#### Work instruction:
Would you please return every line from the listing that contains the word "SundayMondayTuesdayWednesdayThursdayFrid"?

━━ Provided data

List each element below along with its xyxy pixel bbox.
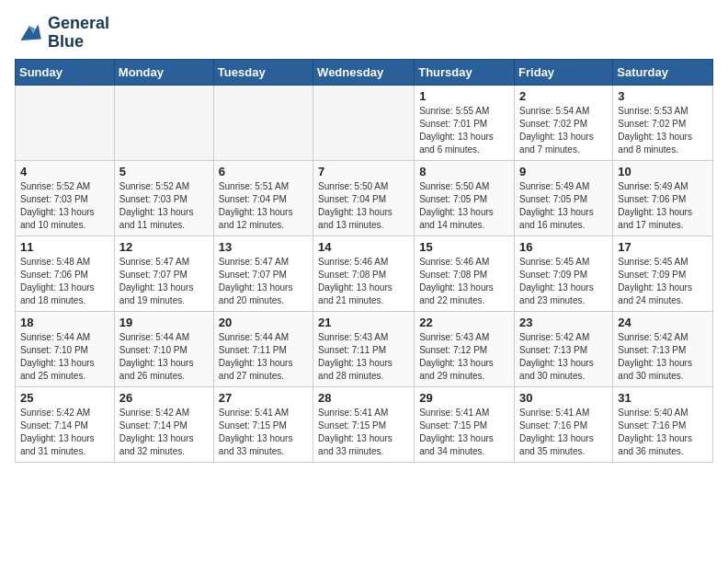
- day-number: 1: [419, 89, 509, 103]
- day-number: 12: [119, 240, 209, 254]
- calendar-cell: 16Sunrise: 5:45 AM Sunset: 7:09 PM Dayli…: [515, 236, 613, 311]
- day-number: 30: [519, 391, 608, 405]
- calendar-cell: 9Sunrise: 5:49 AM Sunset: 7:05 PM Daylig…: [515, 160, 613, 236]
- day-info: Sunrise: 5:44 AM Sunset: 7:11 PM Dayligh…: [219, 331, 308, 383]
- day-number: 26: [119, 391, 209, 405]
- day-info: Sunrise: 5:44 AM Sunset: 7:10 PM Dayligh…: [20, 331, 109, 383]
- calendar-header-row: SundayMondayTuesdayWednesdayThursdayFrid…: [16, 59, 713, 85]
- day-number: 24: [618, 316, 708, 329]
- calendar-cell: 7Sunrise: 5:50 AM Sunset: 7:04 PM Daylig…: [313, 160, 415, 236]
- day-number: 28: [318, 391, 409, 405]
- calendar-cell: 22Sunrise: 5:43 AM Sunset: 7:12 PM Dayli…: [415, 311, 515, 386]
- calendar-header-sunday: Sunday: [16, 59, 115, 85]
- calendar-cell: 24Sunrise: 5:42 AM Sunset: 7:13 PM Dayli…: [613, 311, 713, 386]
- day-number: 3: [618, 89, 708, 103]
- day-number: 10: [618, 165, 708, 178]
- day-info: Sunrise: 5:41 AM Sunset: 7:15 PM Dayligh…: [318, 407, 409, 458]
- day-info: Sunrise: 5:46 AM Sunset: 7:08 PM Dayligh…: [419, 256, 509, 307]
- calendar-cell: [313, 85, 415, 160]
- day-number: 19: [119, 316, 209, 329]
- day-info: Sunrise: 5:45 AM Sunset: 7:09 PM Dayligh…: [519, 256, 608, 307]
- logo: General Blue: [15, 15, 109, 52]
- day-info: Sunrise: 5:47 AM Sunset: 7:07 PM Dayligh…: [119, 256, 209, 307]
- calendar-cell: 14Sunrise: 5:46 AM Sunset: 7:08 PM Dayli…: [313, 236, 415, 311]
- logo-text: General Blue: [48, 15, 109, 52]
- page-header: General Blue: [15, 15, 713, 52]
- calendar-week-2: 4Sunrise: 5:52 AM Sunset: 7:03 PM Daylig…: [16, 160, 713, 236]
- day-number: 20: [219, 316, 308, 329]
- day-number: 14: [318, 240, 409, 254]
- day-info: Sunrise: 5:45 AM Sunset: 7:09 PM Dayligh…: [618, 256, 708, 307]
- day-info: Sunrise: 5:52 AM Sunset: 7:03 PM Dayligh…: [20, 180, 109, 232]
- day-info: Sunrise: 5:49 AM Sunset: 7:06 PM Dayligh…: [618, 180, 708, 232]
- day-info: Sunrise: 5:49 AM Sunset: 7:05 PM Dayligh…: [519, 180, 608, 232]
- calendar-header-thursday: Thursday: [415, 59, 515, 85]
- day-number: 18: [20, 316, 109, 329]
- day-number: 9: [519, 165, 608, 178]
- day-info: Sunrise: 5:41 AM Sunset: 7:15 PM Dayligh…: [419, 407, 509, 458]
- day-number: 25: [20, 391, 109, 405]
- calendar-cell: 12Sunrise: 5:47 AM Sunset: 7:07 PM Dayli…: [114, 236, 213, 311]
- calendar-cell: [213, 85, 313, 160]
- calendar-cell: 3Sunrise: 5:53 AM Sunset: 7:02 PM Daylig…: [613, 85, 713, 160]
- day-number: 23: [519, 316, 608, 329]
- calendar-cell: 28Sunrise: 5:41 AM Sunset: 7:15 PM Dayli…: [313, 386, 415, 462]
- day-info: Sunrise: 5:40 AM Sunset: 7:16 PM Dayligh…: [618, 407, 708, 458]
- day-info: Sunrise: 5:43 AM Sunset: 7:11 PM Dayligh…: [318, 331, 409, 383]
- calendar-cell: 4Sunrise: 5:52 AM Sunset: 7:03 PM Daylig…: [16, 160, 115, 236]
- calendar-cell: 6Sunrise: 5:51 AM Sunset: 7:04 PM Daylig…: [213, 160, 313, 236]
- calendar-cell: 19Sunrise: 5:44 AM Sunset: 7:10 PM Dayli…: [114, 311, 213, 386]
- calendar-cell: 5Sunrise: 5:52 AM Sunset: 7:03 PM Daylig…: [114, 160, 213, 236]
- calendar-table: SundayMondayTuesdayWednesdayThursdayFrid…: [15, 59, 713, 463]
- calendar-cell: 10Sunrise: 5:49 AM Sunset: 7:06 PM Dayli…: [613, 160, 713, 236]
- calendar-cell: 8Sunrise: 5:50 AM Sunset: 7:05 PM Daylig…: [415, 160, 515, 236]
- calendar-week-5: 25Sunrise: 5:42 AM Sunset: 7:14 PM Dayli…: [16, 386, 713, 462]
- day-number: 2: [519, 89, 608, 103]
- calendar-cell: 15Sunrise: 5:46 AM Sunset: 7:08 PM Dayli…: [415, 236, 515, 311]
- calendar-cell: 11Sunrise: 5:48 AM Sunset: 7:06 PM Dayli…: [16, 236, 115, 311]
- calendar-cell: 31Sunrise: 5:40 AM Sunset: 7:16 PM Dayli…: [613, 386, 713, 462]
- day-number: 17: [618, 240, 708, 254]
- day-info: Sunrise: 5:43 AM Sunset: 7:12 PM Dayligh…: [419, 331, 509, 383]
- day-number: 13: [219, 240, 308, 254]
- day-info: Sunrise: 5:50 AM Sunset: 7:05 PM Dayligh…: [419, 180, 509, 232]
- day-info: Sunrise: 5:44 AM Sunset: 7:10 PM Dayligh…: [119, 331, 209, 383]
- day-number: 8: [419, 165, 509, 178]
- day-number: 7: [318, 165, 409, 178]
- day-info: Sunrise: 5:52 AM Sunset: 7:03 PM Dayligh…: [119, 180, 209, 232]
- day-info: Sunrise: 5:47 AM Sunset: 7:07 PM Dayligh…: [219, 256, 308, 307]
- day-number: 22: [419, 316, 509, 329]
- day-number: 15: [419, 240, 509, 254]
- calendar-week-3: 11Sunrise: 5:48 AM Sunset: 7:06 PM Dayli…: [16, 236, 713, 311]
- calendar-cell: 30Sunrise: 5:41 AM Sunset: 7:16 PM Dayli…: [515, 386, 613, 462]
- calendar-body: 1Sunrise: 5:55 AM Sunset: 7:01 PM Daylig…: [16, 85, 713, 462]
- calendar-cell: 18Sunrise: 5:44 AM Sunset: 7:10 PM Dayli…: [16, 311, 115, 386]
- calendar-cell: 29Sunrise: 5:41 AM Sunset: 7:15 PM Dayli…: [415, 386, 515, 462]
- day-info: Sunrise: 5:42 AM Sunset: 7:13 PM Dayligh…: [618, 331, 708, 383]
- day-info: Sunrise: 5:50 AM Sunset: 7:04 PM Dayligh…: [318, 180, 409, 232]
- day-number: 27: [219, 391, 308, 405]
- day-info: Sunrise: 5:42 AM Sunset: 7:14 PM Dayligh…: [20, 407, 109, 458]
- calendar-cell: 1Sunrise: 5:55 AM Sunset: 7:01 PM Daylig…: [415, 85, 515, 160]
- calendar-cell: 2Sunrise: 5:54 AM Sunset: 7:02 PM Daylig…: [515, 85, 613, 160]
- calendar-week-4: 18Sunrise: 5:44 AM Sunset: 7:10 PM Dayli…: [16, 311, 713, 386]
- day-info: Sunrise: 5:42 AM Sunset: 7:14 PM Dayligh…: [119, 407, 209, 458]
- day-number: 4: [20, 165, 109, 178]
- calendar-cell: 21Sunrise: 5:43 AM Sunset: 7:11 PM Dayli…: [313, 311, 415, 386]
- day-number: 11: [20, 240, 109, 254]
- day-info: Sunrise: 5:54 AM Sunset: 7:02 PM Dayligh…: [519, 105, 608, 156]
- calendar-header-wednesday: Wednesday: [313, 59, 415, 85]
- day-number: 16: [519, 240, 608, 254]
- day-number: 31: [618, 391, 708, 405]
- calendar-cell: 13Sunrise: 5:47 AM Sunset: 7:07 PM Dayli…: [213, 236, 313, 311]
- day-number: 6: [219, 165, 308, 178]
- calendar-cell: 17Sunrise: 5:45 AM Sunset: 7:09 PM Dayli…: [613, 236, 713, 311]
- calendar-header-saturday: Saturday: [613, 59, 713, 85]
- day-info: Sunrise: 5:55 AM Sunset: 7:01 PM Dayligh…: [419, 105, 509, 156]
- day-info: Sunrise: 5:53 AM Sunset: 7:02 PM Dayligh…: [618, 105, 708, 156]
- logo-icon: [15, 18, 44, 48]
- day-info: Sunrise: 5:41 AM Sunset: 7:15 PM Dayligh…: [219, 407, 308, 458]
- calendar-cell: [16, 85, 115, 160]
- day-number: 29: [419, 391, 509, 405]
- day-info: Sunrise: 5:51 AM Sunset: 7:04 PM Dayligh…: [219, 180, 308, 232]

━━━━

#### Result for this exercise:
- calendar-header-row: SundayMondayTuesdayWednesdayThursdayFrid…: [16, 59, 713, 85]
- calendar-table: SundayMondayTuesdayWednesdayThursdayFrid…: [15, 59, 713, 463]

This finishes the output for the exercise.